Most-mentioned links in Hacker News comments, 2006–2015

minimaxir · on Nov 12, 2020

A reminder that BigQuery (as used in the query in this link) is the best way to play with Hacker News data; don't scrape HN data manually!

The `bigquery-public-data.hacker_news.full` table appears to be up to date with the most recent HN data as well (table last updated today).

However, I'm not 100% sure the query is correct for unilaterally getting all links, as running the query on the full dataset returns the same results as running it from 2006-2015. And I value my sanity enough to not fuss around with the regex.

bigdict · on Nov 12, 2020

What is the best way to download this dataset? Last time I messed with it I had to pay for a Google Cloud bucket and run through some awkward sequence of steps to eventually get a local copy.

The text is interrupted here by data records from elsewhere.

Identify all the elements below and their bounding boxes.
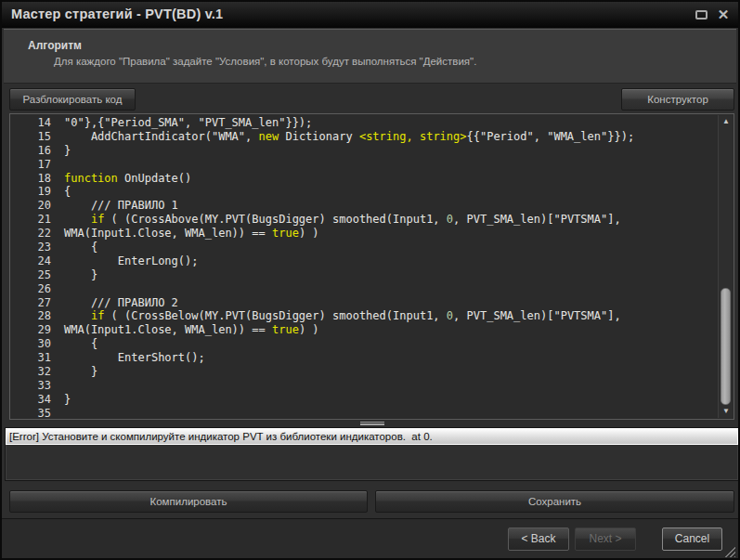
line-number: 20 bbox=[10, 199, 51, 213]
code-line: 34} bbox=[10, 393, 717, 407]
constructor-button[interactable]: Конструктор bbox=[621, 88, 734, 111]
line-number: 35 bbox=[10, 407, 51, 420]
wizard-footer: < Back Next > Cancel bbox=[2, 518, 738, 560]
next-button[interactable]: Next > bbox=[575, 527, 636, 551]
wizard-step-header: Алгоритм Для каждого "Правила" задайте "… bbox=[4, 29, 736, 84]
scroll-up-icon[interactable]: ▲ bbox=[719, 115, 734, 128]
code-line: 15 AddChartIndicator("WMA", new Dictiona… bbox=[10, 130, 717, 144]
code-line: 26 bbox=[10, 282, 717, 296]
code-line: 19{ bbox=[10, 185, 717, 199]
step-description: Для каждого "Правила" задайте "Условия",… bbox=[54, 56, 476, 67]
code-line: 23 { bbox=[10, 241, 717, 254]
code-line: 20 /// ПРАВИЛО 1 bbox=[10, 199, 717, 213]
line-number: 24 bbox=[10, 254, 51, 268]
code-line: 30 { bbox=[10, 337, 717, 351]
close-icon[interactable]: ✕ bbox=[716, 7, 731, 22]
maximize-icon[interactable] bbox=[694, 7, 708, 22]
maximize-box-glyph bbox=[695, 10, 708, 20]
line-number: 27 bbox=[10, 296, 51, 310]
step-title: Алгоритм bbox=[28, 39, 82, 52]
vertical-scrollbar[interactable]: ▲ ▼ bbox=[718, 115, 733, 418]
code-line: 17 bbox=[10, 158, 717, 172]
line-number: 34 bbox=[10, 393, 51, 407]
line-number: 22 bbox=[10, 227, 51, 241]
line-number: 29 bbox=[10, 323, 51, 337]
code-line: 32 } bbox=[10, 365, 717, 379]
error-list-item[interactable]: [Error] Установите и скомпилируйте индик… bbox=[6, 428, 738, 445]
code-line: 35 bbox=[10, 407, 717, 420]
line-number: 14 bbox=[10, 116, 51, 130]
cancel-button[interactable]: Cancel bbox=[662, 527, 722, 551]
line-number: 21 bbox=[10, 213, 51, 227]
line-number: 18 bbox=[10, 172, 51, 186]
line-number: 32 bbox=[10, 365, 51, 379]
line-number: 26 bbox=[10, 282, 51, 296]
code-lines: 14"0"},{"Period_SMA", "PVT_SMA_len"}});1… bbox=[10, 116, 717, 419]
compile-button[interactable]: Компилировать bbox=[9, 490, 368, 513]
unlock-code-button[interactable]: Разблокировать код bbox=[9, 88, 136, 111]
line-number: 30 bbox=[10, 337, 51, 351]
scroll-down-icon[interactable]: ▼ bbox=[719, 405, 734, 418]
code-line: 29WMA(Input1.Close, WMA_len)) == true) ) bbox=[10, 323, 717, 337]
code-line: 25 } bbox=[10, 268, 717, 282]
line-number: 15 bbox=[10, 130, 51, 144]
code-line: 22WMA(Input1.Close, WMA_len)) == true) ) bbox=[10, 227, 717, 241]
code-line: 14"0"},{"Period_SMA", "PVT_SMA_len"}}); bbox=[10, 116, 717, 130]
line-number: 19 bbox=[10, 185, 51, 199]
code-line: 16} bbox=[10, 144, 717, 158]
code-line: 31 EnterShort(); bbox=[10, 351, 717, 365]
code-editor[interactable]: 14"0"},{"Period_SMA", "PVT_SMA_len"}});1… bbox=[9, 113, 734, 420]
line-number: 16 bbox=[10, 144, 51, 158]
splitter-handle[interactable] bbox=[9, 420, 734, 427]
code-line: 21 if ( (CrossAbove(MY.PVT(BugsDigger) s… bbox=[10, 213, 717, 227]
titlebar: Мастер стратегий - PVT(BD) v.1 ✕ bbox=[2, 2, 738, 28]
line-number: 28 bbox=[10, 309, 51, 323]
code-line: 33 bbox=[10, 379, 717, 393]
code-line: 27 /// ПРАВИЛО 2 bbox=[10, 296, 717, 310]
splitter-grip-icon bbox=[360, 422, 384, 425]
line-number: 25 bbox=[10, 268, 51, 282]
code-line: 28 if ( (CrossBelow(MY.PVT(BugsDigger) s… bbox=[10, 309, 717, 323]
window-title: Мастер стратегий - PVT(BD) v.1 bbox=[11, 2, 223, 27]
line-number: 17 bbox=[10, 158, 51, 172]
resize-grip[interactable] bbox=[724, 546, 735, 557]
error-list[interactable]: [Error] Установите и скомпилируйте индик… bbox=[5, 427, 739, 481]
back-button[interactable]: < Back bbox=[508, 527, 569, 551]
strategy-wizard-window: Мастер стратегий - PVT(BD) v.1 ✕ Алгорит… bbox=[0, 0, 740, 560]
code-line: 18function OnUpdate() bbox=[10, 172, 717, 186]
line-number: 23 bbox=[10, 241, 51, 254]
line-number: 33 bbox=[10, 379, 51, 393]
scrollbar-thumb[interactable] bbox=[721, 288, 731, 405]
line-number: 31 bbox=[10, 351, 51, 365]
save-button[interactable]: Сохранить bbox=[375, 490, 734, 513]
code-line: 24 EnterLong(); bbox=[10, 254, 717, 268]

I think I ended up following the advice here: https://stackoverflow.com/questions/18493533/how-to-download....

minimaxir · on Nov 12, 2020

That's essentially it (export the BQ table as a CSV to a Google Cloud Storage bucket, then download it from there), but you can do that entirely in the web UI, no CLI needed.

If you just want a subset of the data, run a query, then save the query as a table in your project and export from there.

wslh · on Nov 13, 2020

Does it cost money to do that or it is only time consuming?

minimaxir · on Nov 13, 2020

It’s not free: Only storage and egress, which are trivial.

Running the query in BQ is free up to 1 TB and the 16000 row download is free so I recommend that if necessary.

wslh · on Nov 14, 2020

I think an alternative option could be to have a torrent (or other file sharing mechanism) with the public HN information. Am I missing something? 16k rows seems very tiny for doing an analysis of HN.

minimaxir · on Nov 14, 2020

The vast majority of potential HN analysis can be done in SQL alone within BigQuery, which is the proper way to handle a data warehouse regardless.

You mostly need the raw data for ML model training which is a very niche use case.

ZeroCool2u · on Nov 13, 2020

You can read it directly into a pandas DataFrame. [1]

https://pandas.pydata.org/pandas-docs/stable/reference/api/p...

minimaxir · on Nov 13, 2020

This pandas trick is for small result datasets, in which case the 16,000 row limit from BigQuery more than satisfies it.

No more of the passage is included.